Les entreprises qui font la publicité en utilisant la presse écrite et les médias de radiodiffusion ont également ajouté au battage publicitaire. Un terme familier “zva zvinhu” (ces choses sont devenues bonnes) a été rendu populaire par la publicité d’un pain.

Une étude intitulée “Quoi de neuf dans le jargon du Shona de la rue?” menée par Shumirai Nyota et Rugare Mareva, montre que le langage de la rue au Zimbabwe existe à cause d'un certain nombre de facteurs.

“Le Shona jargon est composé de mots ou d’expressions très informels qui ont été inventés ou formés en mélangeant les langues. Les gens qui parlent le Shona jargon l’utilisent dans leurs discussions informelles sur n'importe quel sujet, en particulier sur les questions d'actualité au Zimbabwe, comme la politique, les problèmes socio-économiques et le VIH. Les véhicules ou les canaux utilisés pour transmettre le jargon de la rue comprennent les e-mails, les messages textes par cellulaire, les forums de discussion en Shona jargon et la musique de 'Urban Groove'”, révèle l'étude.

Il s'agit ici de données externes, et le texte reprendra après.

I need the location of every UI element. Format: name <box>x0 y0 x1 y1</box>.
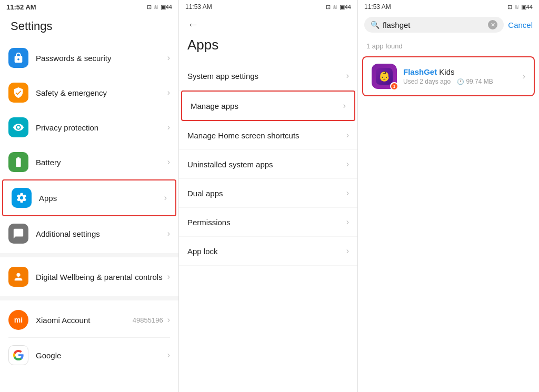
manage-apps-chevron: › <box>343 101 346 110</box>
flashget-app-meta: Used 2 days ago 🕐 99.74 MB <box>403 78 523 85</box>
uninstalled-label: Uninstalled system apps <box>187 160 346 169</box>
time-panel1: 11:52 AM <box>6 3 36 11</box>
safety-label: Safety & emergency <box>36 88 165 97</box>
settings-item-privacy[interactable]: Privacy protection › <box>0 110 178 145</box>
privacy-label: Privacy protection <box>36 123 165 132</box>
search-bar-row: 🔍 ✕ Cancel <box>358 14 539 38</box>
additional-icon <box>8 224 28 244</box>
app-result-flashget[interactable]: 👶 1 FlashGet Kids Used 2 days ago 🕐 99.7… <box>362 56 535 96</box>
privacy-icon <box>8 117 28 137</box>
settings-title: Settings <box>0 14 178 41</box>
signal-icon2: ⊡ <box>326 4 331 11</box>
xiaomi-chevron: › <box>167 315 170 325</box>
status-icons-panel2: ⊡ ≋ ▣44 <box>326 4 351 11</box>
apps-panel: 11:53 AM ⊡ ≋ ▣44 ← Apps System app setti… <box>179 0 358 392</box>
apps-label: Apps <box>39 194 162 203</box>
search-clear-button[interactable]: ✕ <box>488 20 497 29</box>
apps-item-dual[interactable]: Dual apps › <box>179 179 357 208</box>
xiaomi-icon: mi <box>8 310 28 330</box>
app-lock-label: App lock <box>187 247 346 256</box>
apps-item-system[interactable]: System app settings › <box>179 62 357 91</box>
manage-apps-label: Manage apps <box>191 102 343 110</box>
name-suffix: Kids <box>437 67 454 76</box>
app-size: 🕐 99.74 MB <box>457 78 493 85</box>
additional-text: Additional settings <box>36 229 165 238</box>
apps-item-uninstalled[interactable]: Uninstalled system apps › <box>179 150 357 179</box>
cancel-button[interactable]: Cancel <box>508 21 533 29</box>
signal-icon3: ⊡ <box>507 4 512 11</box>
flashget-app-icon: 👶 1 <box>372 64 397 89</box>
battery-chevron: › <box>167 157 170 167</box>
permissions-chevron: › <box>346 217 349 227</box>
apps-item-manage[interactable]: Manage apps › <box>181 91 355 121</box>
home-shortcuts-label: Manage Home screen shortcuts <box>187 131 346 140</box>
xiaomi-text: Xiaomi Account <box>36 316 133 325</box>
apps-item-permissions[interactable]: Permissions › <box>179 208 357 237</box>
apps-icon <box>12 188 32 208</box>
passwords-chevron: › <box>167 53 170 63</box>
name-highlight: FlashGet <box>403 67 437 76</box>
settings-panel: 11:52 AM ⊡ ≋ ▣44 Settings Passwords & se… <box>0 0 179 392</box>
google-icon <box>8 345 28 365</box>
settings-item-wellbeing[interactable]: Digital Wellbeing & parental controls › <box>0 259 178 294</box>
flashget-app-name: FlashGet Kids <box>403 67 523 76</box>
flashget-app-info: FlashGet Kids Used 2 days ago 🕐 99.74 MB <box>403 67 523 85</box>
dual-apps-chevron: › <box>346 188 349 198</box>
battery-panel1: ▣44 <box>161 4 172 11</box>
wellbeing-icon <box>8 267 28 287</box>
app-lock-chevron: › <box>346 246 349 256</box>
google-text: Google <box>36 351 165 360</box>
xiaomi-value: 49855196 <box>133 316 163 324</box>
apps-title: Apps <box>179 34 357 62</box>
system-app-label: System app settings <box>187 72 346 81</box>
back-button[interactable]: ← <box>187 18 199 32</box>
battery-panel3: ▣44 <box>521 4 533 11</box>
time-panel2: 11:53 AM <box>185 3 212 11</box>
apps-item-applock[interactable]: App lock › <box>179 237 357 266</box>
safety-chevron: › <box>167 88 170 97</box>
home-shortcuts-chevron: › <box>346 130 349 140</box>
battery-text: Battery <box>36 158 165 167</box>
search-input[interactable] <box>383 21 485 29</box>
battery-icon-item <box>8 152 28 172</box>
safety-icon <box>8 83 28 103</box>
search-icon: 🔍 <box>371 21 380 29</box>
wifi-icon3: ≋ <box>514 4 519 11</box>
battery-label: Battery <box>36 158 165 167</box>
system-app-chevron: › <box>346 71 349 81</box>
apps-chevron: › <box>164 193 167 203</box>
dual-apps-label: Dual apps <box>187 189 346 198</box>
xiaomi-label: Xiaomi Account <box>36 316 133 325</box>
safety-text: Safety & emergency <box>36 88 165 97</box>
wifi-icon2: ≋ <box>333 4 337 11</box>
apps-item-home-shortcuts[interactable]: Manage Home screen shortcuts › <box>179 121 357 150</box>
status-bar-panel2: 11:53 AM ⊡ ≋ ▣44 <box>179 0 357 14</box>
battery-panel2: ▣44 <box>340 4 351 11</box>
time-panel3: 11:53 AM <box>364 3 391 11</box>
settings-item-xiaomi[interactable]: mi Xiaomi Account 49855196 › <box>0 303 178 337</box>
wellbeing-label: Digital Wellbeing & parental controls <box>36 273 165 282</box>
status-bar-panel3: 11:53 AM ⊡ ≋ ▣44 <box>358 0 539 14</box>
additional-chevron: › <box>167 229 170 238</box>
settings-item-battery[interactable]: Battery › <box>0 145 178 179</box>
uninstalled-chevron: › <box>346 159 349 169</box>
wellbeing-text: Digital Wellbeing & parental controls <box>36 273 165 282</box>
wellbeing-chevron: › <box>167 272 170 282</box>
search-input-wrap: 🔍 ✕ <box>364 17 504 33</box>
wifi-icon: ≋ <box>154 4 158 11</box>
settings-list: Passwords & security › Safety & emergenc… <box>0 41 178 392</box>
settings-item-safety[interactable]: Safety & emergency › <box>0 75 178 110</box>
settings-item-apps[interactable]: Apps › <box>2 179 176 216</box>
google-chevron: › <box>167 350 170 360</box>
passwords-label: Passwords & security <box>36 54 165 63</box>
signal-icon: ⊡ <box>147 4 152 11</box>
settings-item-google[interactable]: Google › <box>0 338 178 373</box>
privacy-text: Privacy protection <box>36 123 165 132</box>
settings-item-passwords[interactable]: Passwords & security › <box>0 41 178 75</box>
status-bar-panel1: 11:52 AM ⊡ ≋ ▣44 <box>0 0 178 14</box>
divider2 <box>0 296 178 300</box>
privacy-chevron: › <box>167 123 170 132</box>
apps-menu-list: System app settings › Manage apps › Mana… <box>179 62 357 392</box>
apps-back-header: ← <box>179 14 357 34</box>
settings-item-additional[interactable]: Additional settings › <box>0 216 178 251</box>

Le langage de la rue n'est pas propre à Harare ou aux grandes villes du Zimbabwe. Des jeunes et des personnes d'âge moyen dans les zones rurales du Zimbabwe utilisent également le même genre de langage de la rue.

“La langue commence dans les rues et les studios d'enregistrement d’arrière-cour des grandes villes, en particulier Harare. Il est facile pour la langue d’arriver dans les zones rurales parce que les gens voyagent régulièrement et à cause de diverses technologies qui permettent à une grande partie de la langue et aux tendances de voyager”, indique à IPS, Tawanda Huhlu, un musicien en herbe à Harare.